Task to complete: Determine how many lines in the records hold "parece", then give that number by itself.

Records:
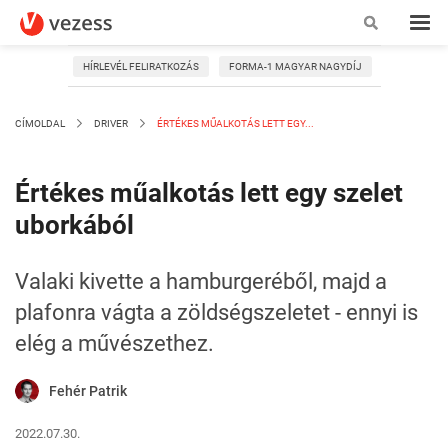
HÍRLEVÉL FELIRATKOZÁS
FORMA-1 MAGYAR NAGYDÍJ
CÍMOLDAL
DRIVER
ÉRTÉKES MŰALKOTÁS LETT EGY...
Értékes műalkotás lett egy szelet
uborkából
Valaki kivette a hamburgeréből, majd a
plafonra vágta a zöldségszeletet - ennyi is
elég a művészethez.
Fehér Patrik
2022.07.30.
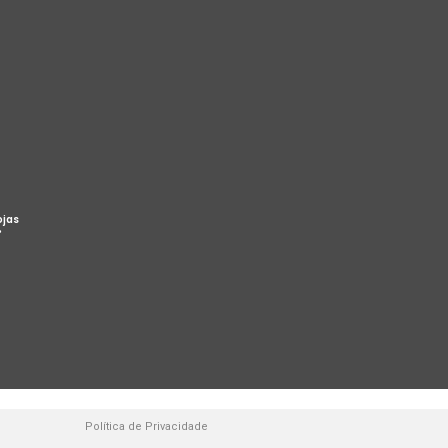
ojas
%
Política de Privacidade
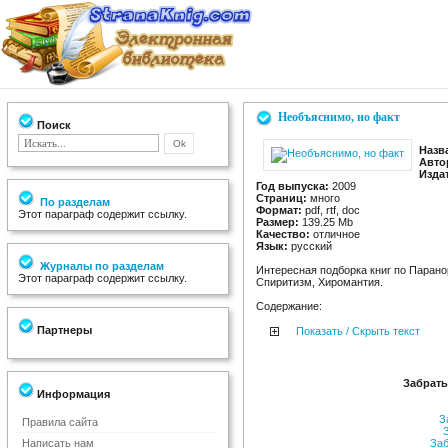
Необъяснимо, но факт
Поиск
Назв
Авто
Изда
Год выпуска:
2009
Страниц:
много
По разделам
Формат:
pdf, rtf, doc
Этот параграф содержит ссылку.
Размер:
139.25 Мb
Качество:
отличное
Язык:
русский
Журналы по разделам
Интересная подборка книг по Паран
Этот параграф содержит ссылку.
Спиритизм, Хиромантия.
Содержание:
Партнеры
Показать / Скрыть текст
Забрать
Информация
За
Правила сайта
З
Написать нам
Заб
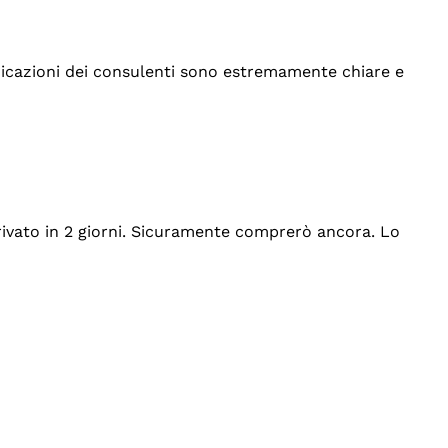
indicazioni dei consulenti sono estremamente chiare e
rrivato in 2 giorni. Sicuramente comprerò ancora. Lo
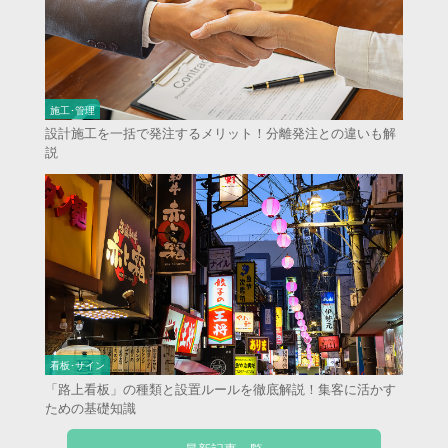
施工･管理
設計施工を一括で発注するメリット！分離発注との違いも解
説
看板･サイン
「路上看板」の種類と設置ルールを徹底解説！集客に活かす
ための基礎知識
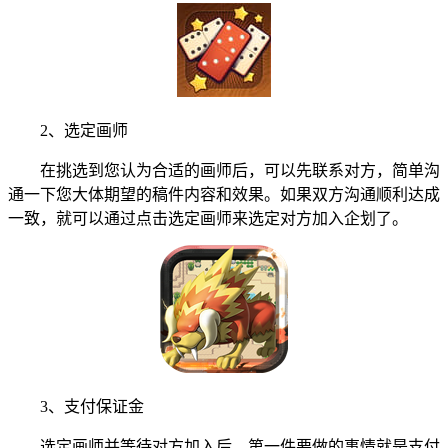
2、选定画师
在挑选到您认为合适的画师后，可以先联系对方，简单沟
通一下您大体期望的稿件内容和效果。如果双方沟通顺利达成
一致，就可以通过点击选定画师来选定对方加入企划了。
3、支付保证金
选定画师并等待对方加入后，第一件要做的事情就是支付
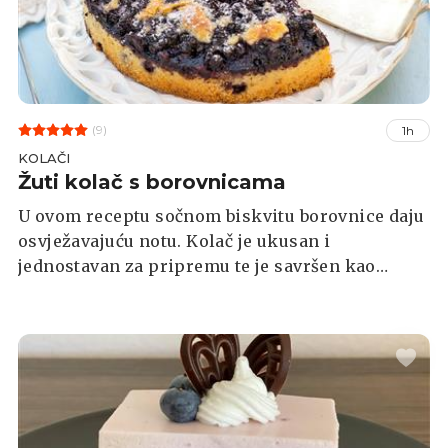
(9)
1h
KOLAČI
Žuti kolač s borovnicama
U ovom receptu sočnom biskvitu borovnice daju
osvježavajuću notu. Kolač je ukusan i
jednostavan za pripremu te je savršen kao
desert ili poslastica uz kavu ili čaj.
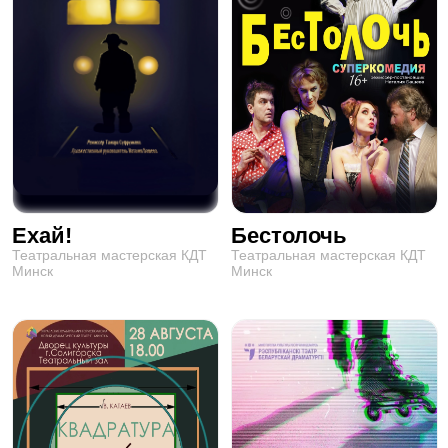
Ехай!
Бестолочь
Театральная мастерская КДТ
Театральная мастерская КДТ
Минск
Минск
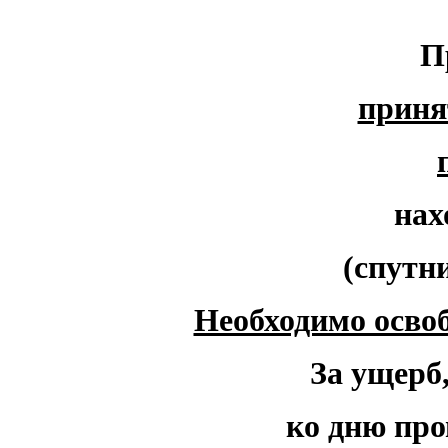
П
приня
нах
(спутн
Необходимо осво
За ущерб
ко дню про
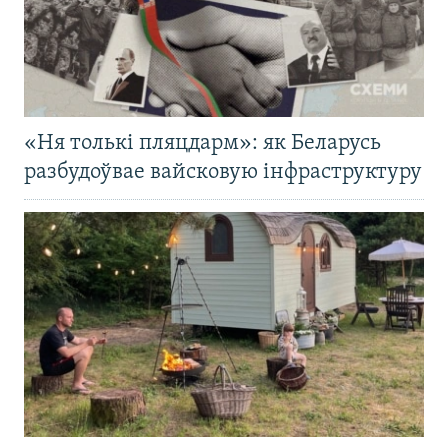
«Ня толькі пляцдарм»: як Беларусь
разбудоўвае вайсковую інфраструктуру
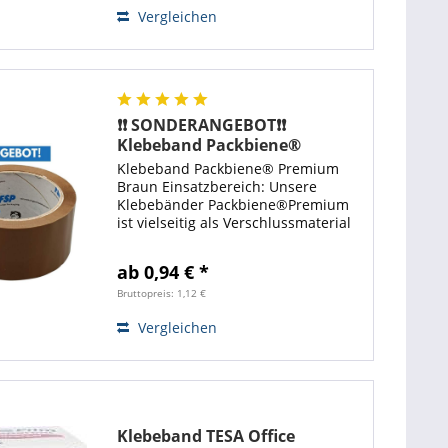
Vergleichen
❗❗ SONDERANGEBOT❗❗
Klebeband Packbiene®
Premium Braun | 50mm x 66m
Klebeband Packbiene® Premium
Braun Einsatzbereich: Unsere
Klebebänder Packbiene®Premium
ist vielseitig als Verschlussmaterial
Verpackungsmittel einsetzbar und
auf sämtlichen Flächen und
ab 0,94 € *
Materialien hervorragend zu
gebrauchen. Das...
Bruttopreis: 1,12 €
Vergleichen
Klebeband TESA Office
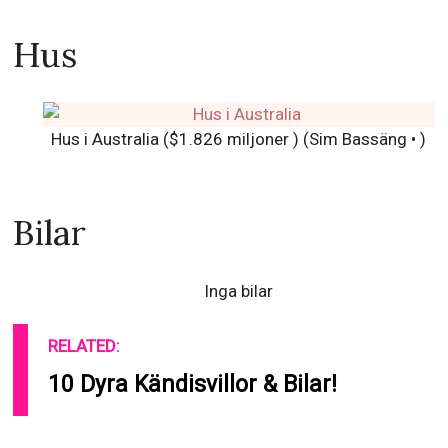
Hus
Hus i Australia ($1.826 miljoner ) (Sim Bassäng • )
Bilar
Inga bilar
RELATED:
10 Dyra Kändisvillor & Bilar!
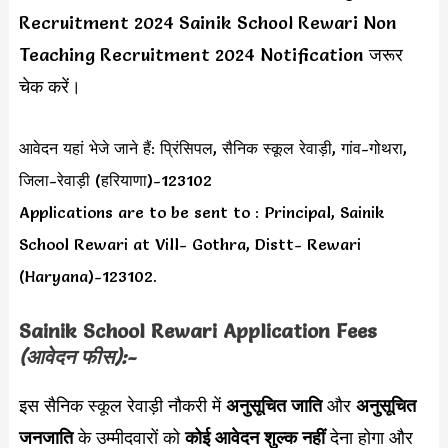
Recruitment 2024 Sainik School Rewari Non
Teaching Recruitment 2024 Notification जरूर
चेक करें।
आवेदन यहां भेजे जाने हैं: प्रिंसिपल, सैनिक स्कूल रेवाड़ी, गांव-गोथरा,
जिला-रेवाड़ी (हरियाणा)-123102
Applications are to be sent to : Principal, Sainik
School Rewari at Vill- Gothra, Distt- Rewari
(Haryana)-123102.
Sainik School Rewari Application Fees
(आवेदन फीस):-
इस सैनिक स्कूल रेवाड़ी नौकरी में
अनुसूचित जाति
और
अनुसूचित
जनजाति
के उम्मीदवारों को
कोई आवेदन शुल्क नहीं
देना होगा और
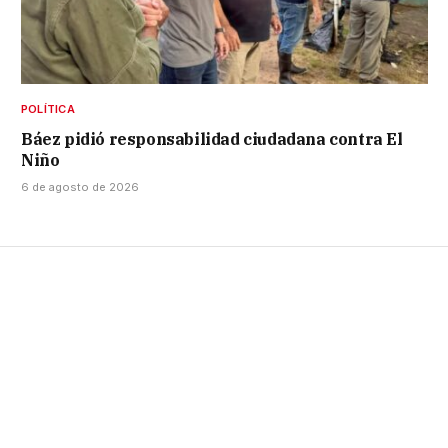
POLÍTICA
Báez pidió responsabilidad ciudadana contra El
Niño
6 de agosto de 2026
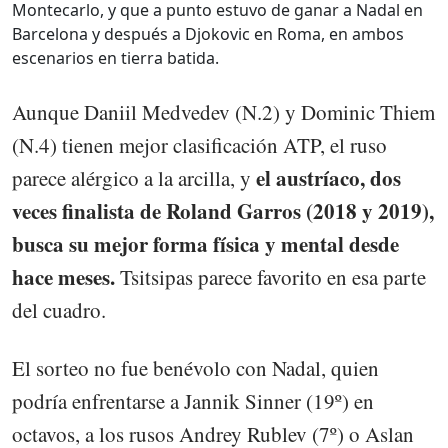
Montecarlo, y que a punto estuvo de ganar a Nadal en
Barcelona y después a Djokovic en Roma, en ambos
escenarios en tierra batida.
Aunque Daniil Medvedev (N.2) y Dominic Thiem
(N.4) tienen mejor clasificación ATP, el ruso
el austríaco, dos
parece alérgico a la arcilla, y
veces finalista de Roland Garros (2018 y 2019),
busca su mejor forma física y mental desde
hace meses.
Tsitsipas parece favorito en esa parte
del cuadro.
El sorteo no fue benévolo con Nadal, quien
podría enfrentarse a Jannik Sinner (19º) en
octavos, a los rusos Andrey Rublev (7º) o Aslan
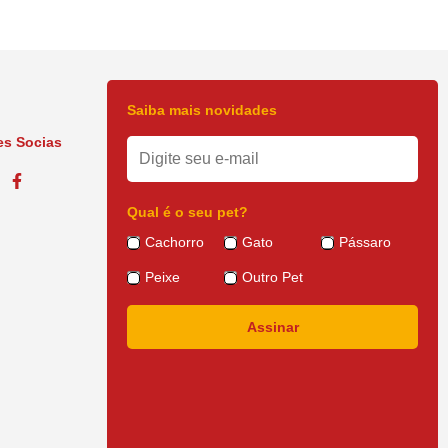
Saiba mais novidades
s Socias
Qual é o seu pet?
Cachorro
Gato
Pássaro
Peixe
Outro Pet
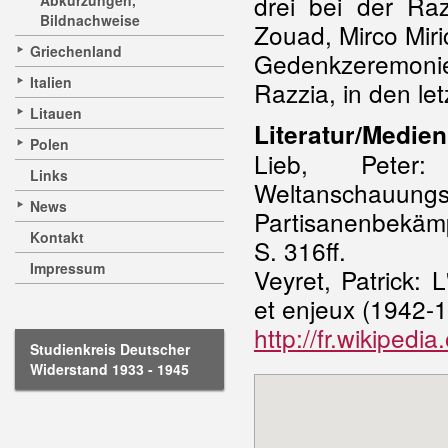
drei bei der R
Abkürzungen,
Bildnachweise
Zouad, Mirco Miri
Griechenland
Gedenkzeremonie
Italien
Razzia, in den le
Litauen
Literatur/Medien
Polen
Lieb, Peter
Links
Weltanscha
News
Partisanenbekäm
Kontakt
S. 316ff.
Impressum
Veyret, Patrick: 
et enjeux (1942-1
http://fr.wikiped
Studienkreis Deutscher
Widerstand 1933 - 1945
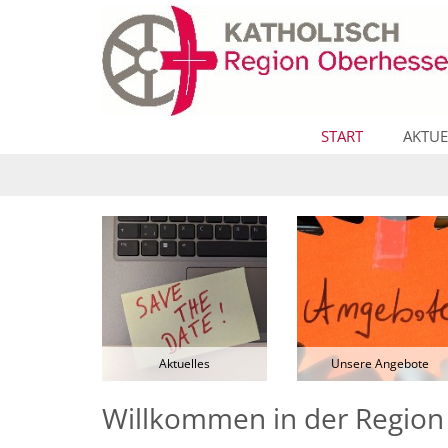
Zum Inhalt springen
START
AKTUE
Aktuelles
Unsere Angebote
Willkommen in der Regio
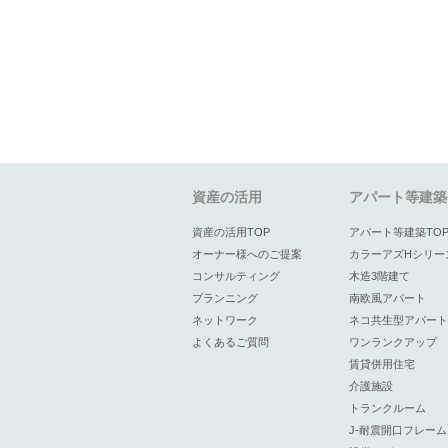
資産の活用
アパート等建築
資産の活用TOP
アパート等建築TO
オーナー様へのご提案
カラーアズHシリー
コンサルティング
木造3階建て
プランニング
南欧風アパート
ネットワーク
ネコ共生型アパート
よくあるご質問
ワンランクアップ
賃貸併用住宅
介護施設
トランクルーム
J-耐震開口フレーム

Your solution: 2